Очевидно, ректор РСУ неплохо справился с поставленными оккупационными властями перед ним задачами и вошел в их доверие. Начиная с 1941 года В. С. Ильин был назначен уполномоченным фашистского Управления делами русской эмиграции в Протекторате и каждый месяц представлял в Берлин доклад «обо всем происходящем в общественной жизни русской эмиграции в Протекторате»… Помимо этого, Ильин обязан был отчитываться перед проректором немецкого Карлова университета Гервигом Гампрлем, под наблюдение которого был также отдан РСУ. Все документы РСУ должен был согласовывать с профессором Гампрлем и утверждать в полицейском управлении Праги.

Окрыленные ослепшей надеждой…

Известие о вступлении фашистской Германии в войну с Советским Союзом внесло оживление в ряды тех русских ученых-эмигрантов в Праге, которые никак не могли расстаться с давно заплесневелой идеей о возможности применения «сохраненного ими на чужбине научного и культурного русского потенциала» на освобожденной от большевиков родине.
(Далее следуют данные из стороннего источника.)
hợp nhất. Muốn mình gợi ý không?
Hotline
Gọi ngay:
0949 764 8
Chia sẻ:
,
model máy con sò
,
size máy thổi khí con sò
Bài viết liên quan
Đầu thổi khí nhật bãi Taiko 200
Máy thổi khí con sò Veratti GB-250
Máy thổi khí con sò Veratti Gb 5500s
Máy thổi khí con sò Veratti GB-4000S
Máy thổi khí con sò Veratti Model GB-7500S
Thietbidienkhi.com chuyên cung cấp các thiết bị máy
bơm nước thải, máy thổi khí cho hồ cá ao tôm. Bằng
Реалии не брались во внимание: они жили воспоминаниями о будущем, которого никогда не будет…

И, естественно, некоторые из них достижение своей цели видели в сотрудничестве с фашистскими войсками — в данном случае «освободителями» России от ненавистных большевиков. «Сработало» древнее правило: «Враг моего врага — мой друг…» Кто-то сразу объявил о верноподданничестве нацистам, иные по-прежнему молчали, искусственно пытаясь отмежеваться от горьких размышлений «уходом с головой» в работу: в научные исследования, в преподавательскую, лекционную деятельность и тому подобное.
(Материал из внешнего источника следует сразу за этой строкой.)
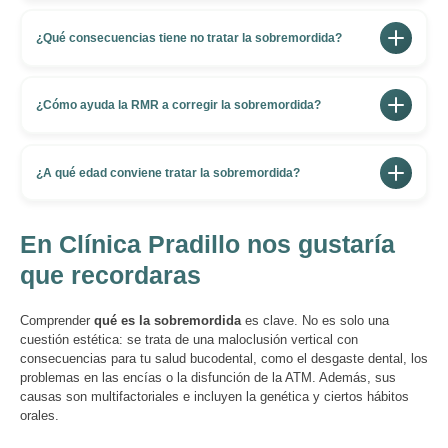
Suele ser una combinación de factores genéticos y
(más de un tercio).
hábitos orales perniciosos en la infancia (chupete,
¿Qué consecuencias tiene no tratar la sobremordida?
dedo, deglución atípica), pérdida prematura de dientes,
Puede provocar desgaste dental acelerado, problemas
bruxismo o desarrollo óseo anómalo.
en las encías (incluso recesión gingival), disfunción y
¿Cómo ayuda la RMR a corregir la sobremordida?
dolor en la Articulación Temporomandibular (ATM),
La RMR trabaja corrigiendo desequilibrios funcionales
dificultades masticatorias y problemas estéticos.
(respiración oral, masticación ineficiente) que causan o
¿A qué edad conviene tratar la sobremordida?
agravan la maloclusión, creando las condiciones para
Cuanto antes, mejor. En niños se aprovecha el
que los maxilares se desarrollen armónicamente.
crecimiento de los maxilares para guiar su desarrollo
En Clínica Pradillo nos gustaría
con tratamientos menos invasivos, por eso una revisión
que recordaras
temprana es clave. En adultos también se puede
corregir, aunque a veces requiere un abordaje más
Comprender
qué es la sobremordida
es clave. No es solo una
complejo.
cuestión estética: se trata de una maloclusión vertical con
consecuencias para tu salud bucodental, como el desgaste dental, los
problemas en las encías o la disfunción de la ATM. Además, sus
causas son multifactoriales e incluyen la genética y ciertos hábitos
orales.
Очевидно, панический страх — ни в коем случае не вызвать раздражение и недовольство немецких хозяев — заставлял порой людей переступать черту. После рассекречивания части архивов русские ученые представили широкой публике интереснейшие документы, дающие не только пищу для раздумий мыслящим людям, но зачастую служащие импульсом для дальнейших исследований и открытий.

Вправе только господь бог…

Неблаговидная роль руководства РСУ в деле, связанном с арестом директора Русского культурно-исторического музея В. Ф. Булгакова, прослеживается в письме В. С. Ильина, написанном в 1941 году из Бадена в Прагу — своему коллеге, заместителю председателя Совета преподавателей РСУ А. Н. Фатееву: «О Булгакове поговорите с Гамперлем (в те времена — проректор немецкого Карлова университета, контролирующий все действия РСУ). Я бы предложил следующий проект отношений к Булгакову: если документ… действительно инкриминирующий и его уличающий в коммунизме, хотя бы и в христианском, то его, конечно, нам защищать и покрывать не следует, иначе тень падает и на нас. Подобный опыт, и не раз, уже пережили воинские организации и для них это кончилось плохо. Булгакова, в случае его связи с коммунистами, нужно удалить и разоблачить самим…»

Русские ученые Е. П. Аксенова и М. Ю. Досталь очень корректны в оценке этого поступка. Наверное, это единственно верный путь для ныне живущих поколений. Слишком мало времени нас отделяет от той ужасной трагедии, которая случилась с нашими соотечественниками на чужбине. Живы многие из их прямых потомков, во имя будущего которых приходилось выживать в эмиграции, совершая порой не совсем благовидные поступки. «Не ведают, что творят» — воистину…

У каждого — свой разговор с Богом. И у них есть такое право.

Страшные жертвы

Русские эмигранты в Праге оказались в годы Второй мировой войны между молотом и наковальней. Они были чужими и для своей бывшей родины, их считала неблагонадежными и фашистская Германия.

После нападения нацистов на Советский Союз гестапо арестовало сотни русских эмигрантов в Праге. Некоторые из них были сразу отправлены в концентрационные лагеря, другие томились в тюрьмах. А за теми, кого все-таки выпускали на свободу, был установлен строжайший надзор. К примеру, политика С. Маслова и писателя В. Воеводина нацисты арестовывали дважды: в 1941 и в 1944 годах. Под особым контролем находились сочувствующие Советскому Союзу, которые надеялись увидеть в победах Красной Армии освобождение России от тоталитарного большевистского режима.